This subject, requested by a reader, makes an excellent topic for an article.  The discussion to follow will be a blend of theoretical/practical solutions to the problem.  Please refer to earlier e-zine articles for more details in specific areas.

Many of you have process suspensions with properties that vary from batch to batch as the particle size distribution (PSD) varies, or as the additive chemistry varies, etc.  When a second and possibly a third or fourth suspension of body or raw material needs to be mixed into the main body, how can one control it and still maintain the body properties?  There are different possible ways to proceed and we will explore some options.

First, one must determine which specific parameters need to be controlled.  In a whiteware body, one needs to keep the composition constant while controlling the packing potential of the body, the surface area of powders, the viscosity, and the rheology.  In our coal slurry project years ago, we wanted to control PSD to minimize viscosity while maximizing solids content.  In some technical ceramic applications, the porosity of the compact (which leads to control of permeability, and dry and fired shrinkages) may be the most important control parameter.  Each of you will need to decide what your specific goals are, and then you can proceed.

Trial and Error in the Laboratory

This is probably the most used method for solving most process problems.  One would hope that a lot of theory goes into preparations before lab testing takes place.  Occasionally there will be no other choice but to proceed directly to the lab.  When this is the first and only good method, don't waste any time.  Go for it.  For example, someone recently asked how to identify the best types of dispersants for use with a particular system.  The best answer is to collect all possible additives, and test them all in the lab with the body in question.  It is not a great solution, but it works.  We tested several hundred dispersants on the coal slurry project to identify a hand full that worked somewhat, and one that worked well. 

Regarding PSDs, one can make several suspensions of different PSDs to mix with the process body.  Then, mix a wide variety of compositions of test distributions with the process body and put the resulting suspensions through lab trials similar to those of the production process.  This will allow each mixture to be tested specifically for the properties determined to be important to achieve your goals.  

For example, several different PSD mixtures can be cast, dried, and fired to see how they performed.  Viscosities can be measured, behaviors with different additives and additive concentrations can be tested, casting properties and dry and fired properties can be measured, etc.

It would be better, however, if there was some theoretical guidance that could be applied first.  THEN, the testing can follow.

Purely Theoretical Work

Many properties affected by PSD changes have been discussed in earlier issues of this e-zine.  Older articles may help answer very specific questions.  But we will review some practical pointers here regarding PSD variations.  

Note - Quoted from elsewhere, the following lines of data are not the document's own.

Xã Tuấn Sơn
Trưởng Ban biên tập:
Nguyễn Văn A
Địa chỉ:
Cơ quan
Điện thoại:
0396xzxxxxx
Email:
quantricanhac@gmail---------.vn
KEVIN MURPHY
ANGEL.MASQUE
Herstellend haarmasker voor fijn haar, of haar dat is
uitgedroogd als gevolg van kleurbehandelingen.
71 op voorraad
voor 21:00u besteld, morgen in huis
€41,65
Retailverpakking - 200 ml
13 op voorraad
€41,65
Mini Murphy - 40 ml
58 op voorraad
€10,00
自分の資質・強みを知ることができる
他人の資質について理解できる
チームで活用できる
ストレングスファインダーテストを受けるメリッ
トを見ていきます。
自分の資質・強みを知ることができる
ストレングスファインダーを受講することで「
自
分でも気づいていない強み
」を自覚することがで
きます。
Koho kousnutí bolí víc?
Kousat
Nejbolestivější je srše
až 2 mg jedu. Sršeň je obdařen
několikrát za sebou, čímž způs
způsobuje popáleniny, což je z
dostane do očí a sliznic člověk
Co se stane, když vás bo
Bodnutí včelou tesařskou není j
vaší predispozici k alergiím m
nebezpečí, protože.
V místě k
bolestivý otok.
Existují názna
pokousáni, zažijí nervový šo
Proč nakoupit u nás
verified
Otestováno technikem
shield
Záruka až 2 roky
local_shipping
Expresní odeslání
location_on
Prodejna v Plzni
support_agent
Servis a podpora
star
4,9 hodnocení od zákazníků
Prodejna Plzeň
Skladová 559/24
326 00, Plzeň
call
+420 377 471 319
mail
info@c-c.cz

*  Theoretical PSDs and mixtures can easily be calculated using spreadsheet programs.

*  Discrete theories of particle packing (which are frequent and common in the technical literature) are easy to use to calculate expected packing results, but their applicability to real distributions should be questioned.  These are not recommended for most real distributions.

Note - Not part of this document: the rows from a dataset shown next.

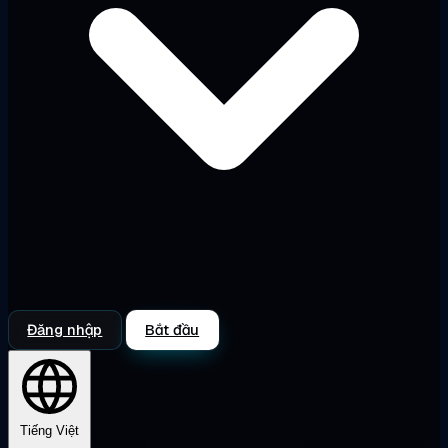
Đăng nhập
Bắt đầu
Tiếng Việt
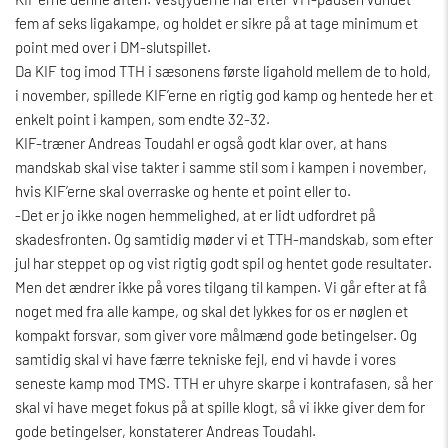
fem af seks ligakampe, og holdet er sikre på at tage minimum et
point med over i DM-slutspillet.
Da KIF tog imod TTH i sæsonens første ligahold mellem de to hold,
i november, spillede KIF’erne en rigtig god kamp og hentede her et
enkelt point i kampen, som endte 32-32.
KIF-træner Andreas Toudahl er også godt klar over, at hans
mandskab skal vise takter i samme stil som i kampen i november,
hvis KIF’erne skal overraske og hente et point eller to.
-Det er jo ikke nogen hemmelighed, at er lidt udfordret på
skadesfronten. Og samtidig møder vi et TTH-mandskab, som efter
jul har steppet op og vist rigtig godt spil og hentet gode resultater.
Men det ændrer ikke på vores tilgang til kampen. Vi går efter at få
noget med fra alle kampe, og skal det lykkes for os er nøglen et
kompakt forsvar, som giver vore målmænd gode betingelser. Og
samtidig skal vi have færre tekniske fejl, end vi havde i vores
seneste kamp mod TMS. TTH er uhyre skarpe i kontrafasen, så her
skal vi have meget fokus på at spille klogt, så vi ikke giver dem for
gode betingelser, konstaterer Andreas Toudahl.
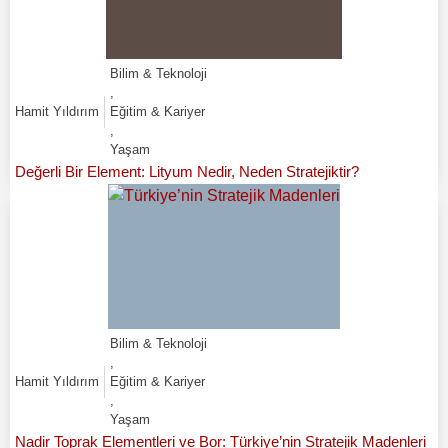
Bilim & Teknoloji
,
Hamit Yıldırım
Eğitim & Kariyer
,
Yaşam
Değerli Bir Element: Lityum Nedir, Neden Stratejiktir?
Bilim & Teknoloji
,
Hamit Yıldırım
Eğitim & Kariyer
,
Yaşam
Nadir Toprak Elementleri ve Bor: Türkiye’nin Stratejik Madenleri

*  Continuous theories of particle packing (such as those by Funk and Dinger, and Andreasen) and continuing research in this area are fewer and farther between, but they are more applicable to production suspensions and bodies.  Calculations are slightly more complex, but results are directly applicable to process suspensions and bodies.

*  Most real distributions are log-normal in character.  When a well-controlled distribution has been made, its histogram should be relatively linear on log-log axes, but it will still have a tail on both coarse and fine ends of the distribution.  When distributions are sufficiently narrow such that the linear central portion of the histogram disappears -- the remaining distribution will have a fine tail, followed immediately by a coarse tail.  Such distributions will appear to be log-normal.

*  An excellent suspension (packing will be reasonably good, viscosity will be good, rheology will be shear-thinning, etc.) will occur when the central, linear part of the distribution's histogram will be broad, linear on log-log axes, and with a slightly positive slope.  A slightly positive slope translates into a distribution with more particles in each successively larger size class.  The most particles (by mass or volume) will be in the largest size class of the linear region of the distribution, and the fewest particles (by mass or volume) will be in the smallest size class of the linear region of the distribution.  For theoretical packing purposes, ignore the coarse and fine tails on the distribution and concentrate on the linear central portion.  (See earlier articles on PSDs and optimum packing.)

*  Gaps (where particle size classes in the middle of the distribution contain no particles) can exist in the distribution.  If gaps exist, packing may be slightly worse, viscosity and rheology should remain similar, additive chemical requirements will differ.   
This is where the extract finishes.